Sindicatos divergentes quanto aos CRI nas urgências
O secretário-geral do Sindicato Independente dos Médicos (SIM) disse ao que DN que, apesar de não terem emitido um comunicado sobre a Portaria 28/2024, de 30 de janeiro, têm uma opinião sobre o assunto e que esta é, “em primeiro lugar, positiva, já que mais de 20 anos depois de existirem equipas só dedicadas aos serviços de urgências, existe uma regulamentação para incentivos”. Em segundo lugar, porque “um modelo de incentivos ao desempenho, tal como existe nas USF, trará maior atratividade para que os profissionais se organizem voluntariasobre mente”. No entanto, Jorge Roque da Cunha reconhece que o documento publicado é vago e com “metas por definir”, sublinhando: “Os CRI têm potencialidades, mas é preciso criar condições gerais para a atração de médicos no SNS, porque sem médicos não será desenvolvido”.
Para a Federação Nacional dos Médicos (FNAM), esta proposta do ministro Manuel Pizarro não vem “melhorar o trabalho em serviço de urgência e a prestação dos cuidados de saúde”. Pelo contrário, “em vez de apresentar propostas que melhorassem as condições de trabalho dos médicos preferiu uma construção perversa de indicadores para atribuição de incentivos sem qualquer suporte técnico-científico e de difícil concretização”.

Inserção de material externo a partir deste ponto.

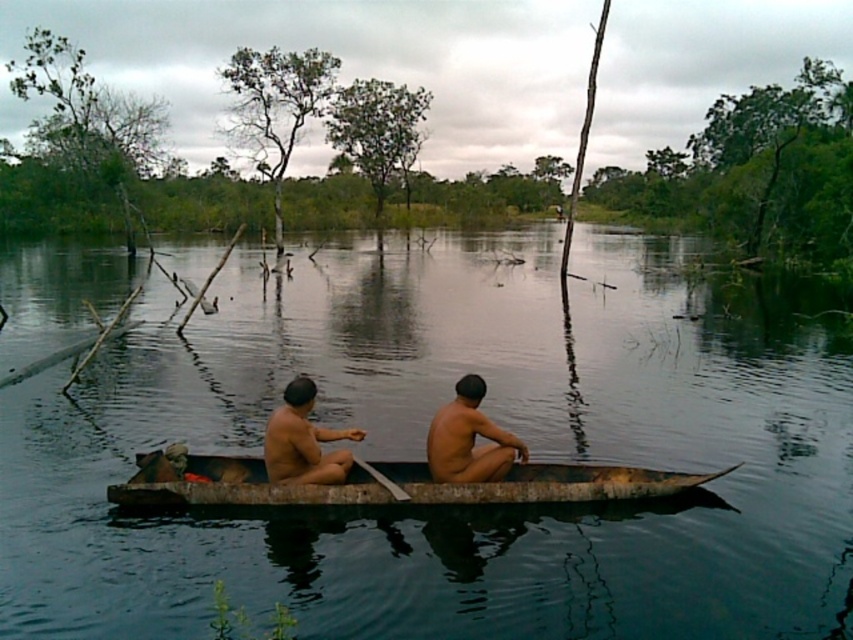 Between greenish-brown water at center and wooden canoe at center, which one appears on the left side from the viewer's perspective?

wooden canoe at center

Is point (518, 291) positioned in front of point (160, 476)?

No, (518, 291) is behind (160, 476).

You are a GUI agent. You are given a task and a screenshot of the screen. Output one action in this format:
    pyautogui.click(x=<x>, y=<y>)
    Task: Click on the greenish-brown water at center
    
    Given the screenshot: What is the action you would take?
    pyautogui.click(x=422, y=452)

Does brown skin man at center appear on the left side of wooden paddle at center?

Correct, you'll find brown skin man at center to the left of wooden paddle at center.

Which of these two, brown skin man at center or wooden paddle at center, stands shorter?

Standing shorter between the two is wooden paddle at center.

Is point (283, 422) positioned after point (375, 481)?

No.

This screenshot has height=640, width=853. I want to click on brown skin man at center, so click(303, 442).

Does naked skin at center come in front of wooden paddle at center?

Yes, naked skin at center is closer to the viewer.

Can you confirm if naked skin at center is thinner than wooden paddle at center?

Segundo a FNAM, esta portaria, que “pretende alterar de forma estrutural a organização dos serviços de urgência, é vazia quer em medidas que melhorem o trabalho em serviço de urgência, quer em matérias que de facto se traduzam em melhor prestação de cuidados aos doentes que aí recorrem”, considerando mesmo que a criação de métricas, algumas completamente alheias aos médicos, para incentivos “coloca em risco não só os profissionais mas também os doentes”.
De acordo com a Portaria 28/2024, os CRI começarão a funcionar como projeto- piloto nos cinco principais hospitais do país: São João e Santo António no Porto, Universitário de Coimbra, Santa Maria e São José, em Lisboa. E só ao fim de dez meses de funcionamento será feita uma avaliação. No documento, o Governo destaca que “os CRI representam uma alteração de paradigma face à organização tradicional das unidades hospitalares, melhorando o acesso ao SNS, mediante a adoção de lógicas assistenciais colaborativas e participadas, e fomentando o aproveitamento de sinergias e a complementaridade de funções e especialidades”. Por outro lado, os profissionais podem “duplicar o seu vencimento, se cumprirem os objetivos que permitam receber os respetivos suplementos e incentivos ao desempenho”. Uma afirmação que a FNAM também contesta.